*STUDY MATERIAL*
· · · · ·
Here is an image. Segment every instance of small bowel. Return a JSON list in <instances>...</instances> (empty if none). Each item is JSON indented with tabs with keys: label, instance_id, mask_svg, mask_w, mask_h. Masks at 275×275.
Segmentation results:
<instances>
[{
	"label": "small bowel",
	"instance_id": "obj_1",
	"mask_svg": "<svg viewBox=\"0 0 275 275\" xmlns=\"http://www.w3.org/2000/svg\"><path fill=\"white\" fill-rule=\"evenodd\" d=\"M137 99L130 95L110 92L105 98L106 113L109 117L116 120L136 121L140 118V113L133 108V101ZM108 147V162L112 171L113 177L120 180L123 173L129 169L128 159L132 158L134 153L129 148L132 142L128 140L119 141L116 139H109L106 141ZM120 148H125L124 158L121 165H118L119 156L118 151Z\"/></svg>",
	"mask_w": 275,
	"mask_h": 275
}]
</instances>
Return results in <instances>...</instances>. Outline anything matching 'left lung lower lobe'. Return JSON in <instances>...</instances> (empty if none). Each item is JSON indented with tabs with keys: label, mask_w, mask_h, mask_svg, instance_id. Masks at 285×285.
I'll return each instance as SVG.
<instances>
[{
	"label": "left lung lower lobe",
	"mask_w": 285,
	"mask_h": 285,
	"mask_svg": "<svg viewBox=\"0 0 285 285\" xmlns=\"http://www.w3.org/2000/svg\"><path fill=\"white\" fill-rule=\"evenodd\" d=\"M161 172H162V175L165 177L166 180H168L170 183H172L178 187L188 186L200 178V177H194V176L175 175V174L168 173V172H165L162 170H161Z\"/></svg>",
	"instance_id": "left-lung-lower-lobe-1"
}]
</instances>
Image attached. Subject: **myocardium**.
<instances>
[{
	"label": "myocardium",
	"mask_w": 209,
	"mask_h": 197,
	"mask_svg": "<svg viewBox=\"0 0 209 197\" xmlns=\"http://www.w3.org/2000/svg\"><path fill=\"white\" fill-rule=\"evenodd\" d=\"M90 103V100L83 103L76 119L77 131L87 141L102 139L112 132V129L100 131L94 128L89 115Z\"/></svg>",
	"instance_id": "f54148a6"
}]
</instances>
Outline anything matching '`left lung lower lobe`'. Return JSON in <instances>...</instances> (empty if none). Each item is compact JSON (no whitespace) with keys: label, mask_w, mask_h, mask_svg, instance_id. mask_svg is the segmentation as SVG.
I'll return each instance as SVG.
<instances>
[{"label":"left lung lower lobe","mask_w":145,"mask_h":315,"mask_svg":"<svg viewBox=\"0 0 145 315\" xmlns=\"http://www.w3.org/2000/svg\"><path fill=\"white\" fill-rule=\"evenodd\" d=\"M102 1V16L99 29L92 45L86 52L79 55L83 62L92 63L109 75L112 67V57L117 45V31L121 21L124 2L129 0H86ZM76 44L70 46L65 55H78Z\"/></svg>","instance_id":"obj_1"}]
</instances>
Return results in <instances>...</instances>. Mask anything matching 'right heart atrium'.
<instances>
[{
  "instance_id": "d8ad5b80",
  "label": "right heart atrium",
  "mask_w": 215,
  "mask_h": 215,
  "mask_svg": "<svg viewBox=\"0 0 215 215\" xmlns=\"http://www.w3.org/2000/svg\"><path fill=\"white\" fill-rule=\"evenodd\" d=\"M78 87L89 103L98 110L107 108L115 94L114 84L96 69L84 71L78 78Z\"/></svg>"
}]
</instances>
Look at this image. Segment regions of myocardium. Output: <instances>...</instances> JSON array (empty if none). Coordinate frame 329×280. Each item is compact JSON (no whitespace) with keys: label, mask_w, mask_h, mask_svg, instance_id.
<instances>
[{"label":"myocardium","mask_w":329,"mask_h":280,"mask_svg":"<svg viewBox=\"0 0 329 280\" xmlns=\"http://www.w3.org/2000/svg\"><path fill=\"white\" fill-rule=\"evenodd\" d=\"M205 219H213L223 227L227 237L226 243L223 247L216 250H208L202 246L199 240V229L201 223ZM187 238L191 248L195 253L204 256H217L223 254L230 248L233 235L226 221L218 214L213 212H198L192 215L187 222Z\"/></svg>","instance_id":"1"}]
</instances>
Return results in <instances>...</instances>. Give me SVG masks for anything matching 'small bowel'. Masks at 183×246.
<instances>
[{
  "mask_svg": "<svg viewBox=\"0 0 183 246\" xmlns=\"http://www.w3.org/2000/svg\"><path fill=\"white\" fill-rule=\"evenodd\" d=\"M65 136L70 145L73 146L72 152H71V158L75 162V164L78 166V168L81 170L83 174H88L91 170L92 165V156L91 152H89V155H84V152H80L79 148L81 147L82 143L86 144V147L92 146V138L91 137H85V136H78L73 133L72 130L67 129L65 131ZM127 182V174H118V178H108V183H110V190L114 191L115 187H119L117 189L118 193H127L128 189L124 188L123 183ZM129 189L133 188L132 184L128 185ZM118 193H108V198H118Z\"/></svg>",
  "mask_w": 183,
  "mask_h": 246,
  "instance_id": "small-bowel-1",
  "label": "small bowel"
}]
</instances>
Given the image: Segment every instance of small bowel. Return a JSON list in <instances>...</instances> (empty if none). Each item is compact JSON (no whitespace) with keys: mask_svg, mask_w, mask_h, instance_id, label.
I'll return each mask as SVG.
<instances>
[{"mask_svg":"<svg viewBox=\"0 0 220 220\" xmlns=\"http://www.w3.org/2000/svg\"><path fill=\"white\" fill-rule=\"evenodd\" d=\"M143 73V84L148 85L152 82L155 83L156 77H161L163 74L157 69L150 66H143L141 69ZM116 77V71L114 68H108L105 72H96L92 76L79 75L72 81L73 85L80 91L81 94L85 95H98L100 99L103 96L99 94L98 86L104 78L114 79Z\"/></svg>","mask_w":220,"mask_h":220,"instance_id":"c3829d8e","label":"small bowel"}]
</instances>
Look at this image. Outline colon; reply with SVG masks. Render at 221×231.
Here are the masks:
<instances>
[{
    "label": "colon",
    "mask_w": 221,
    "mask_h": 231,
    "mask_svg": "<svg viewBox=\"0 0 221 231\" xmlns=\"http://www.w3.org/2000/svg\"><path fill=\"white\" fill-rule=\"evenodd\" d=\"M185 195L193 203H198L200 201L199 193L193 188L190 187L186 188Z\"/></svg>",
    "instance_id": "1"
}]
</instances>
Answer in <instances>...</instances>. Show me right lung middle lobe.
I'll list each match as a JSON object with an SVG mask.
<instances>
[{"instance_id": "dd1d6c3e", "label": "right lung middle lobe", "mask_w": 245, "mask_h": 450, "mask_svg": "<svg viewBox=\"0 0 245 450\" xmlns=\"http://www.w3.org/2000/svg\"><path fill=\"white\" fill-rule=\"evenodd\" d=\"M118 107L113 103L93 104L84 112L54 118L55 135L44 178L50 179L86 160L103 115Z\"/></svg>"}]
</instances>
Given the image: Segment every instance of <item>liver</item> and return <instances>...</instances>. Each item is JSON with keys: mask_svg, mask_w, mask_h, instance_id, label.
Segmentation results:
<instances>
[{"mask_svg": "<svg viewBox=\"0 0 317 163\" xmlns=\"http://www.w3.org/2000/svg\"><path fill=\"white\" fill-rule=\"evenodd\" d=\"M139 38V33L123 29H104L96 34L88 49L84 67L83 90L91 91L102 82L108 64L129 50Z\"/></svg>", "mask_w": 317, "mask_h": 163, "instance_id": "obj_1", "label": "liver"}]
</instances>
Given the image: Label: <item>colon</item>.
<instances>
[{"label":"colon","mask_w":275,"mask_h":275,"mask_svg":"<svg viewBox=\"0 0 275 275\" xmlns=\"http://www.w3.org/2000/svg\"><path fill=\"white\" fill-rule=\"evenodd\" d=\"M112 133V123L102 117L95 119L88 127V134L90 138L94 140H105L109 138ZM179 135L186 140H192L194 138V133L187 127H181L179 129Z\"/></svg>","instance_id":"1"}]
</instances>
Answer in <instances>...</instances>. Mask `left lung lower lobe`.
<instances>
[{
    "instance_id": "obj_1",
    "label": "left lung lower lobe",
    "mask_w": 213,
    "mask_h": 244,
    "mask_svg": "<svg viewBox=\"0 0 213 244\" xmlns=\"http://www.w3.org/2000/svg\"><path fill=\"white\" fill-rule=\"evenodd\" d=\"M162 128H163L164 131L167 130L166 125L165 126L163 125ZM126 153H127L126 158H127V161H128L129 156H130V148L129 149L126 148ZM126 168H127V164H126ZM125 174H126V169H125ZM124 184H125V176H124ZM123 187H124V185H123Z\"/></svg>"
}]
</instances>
· · · · ·
*DIRECTIONS*
At the line containing "Answer in <instances>...</instances>. Mask", start copying. Continue exactly through the final line of the entries above and stop there.

*YOUR RESPONSE*
Answer in <instances>...</instances>. Mask `left lung lower lobe`.
<instances>
[{
    "instance_id": "obj_1",
    "label": "left lung lower lobe",
    "mask_w": 213,
    "mask_h": 244,
    "mask_svg": "<svg viewBox=\"0 0 213 244\" xmlns=\"http://www.w3.org/2000/svg\"><path fill=\"white\" fill-rule=\"evenodd\" d=\"M162 128H163L164 131L167 130L166 125L165 126L163 125ZM126 153H127L126 158H127V161H128L129 156H130V148L129 149L126 148ZM126 168H127V164H126ZM125 174H126V169H125ZM124 184H125V176H124ZM123 187H124V185H123Z\"/></svg>"
}]
</instances>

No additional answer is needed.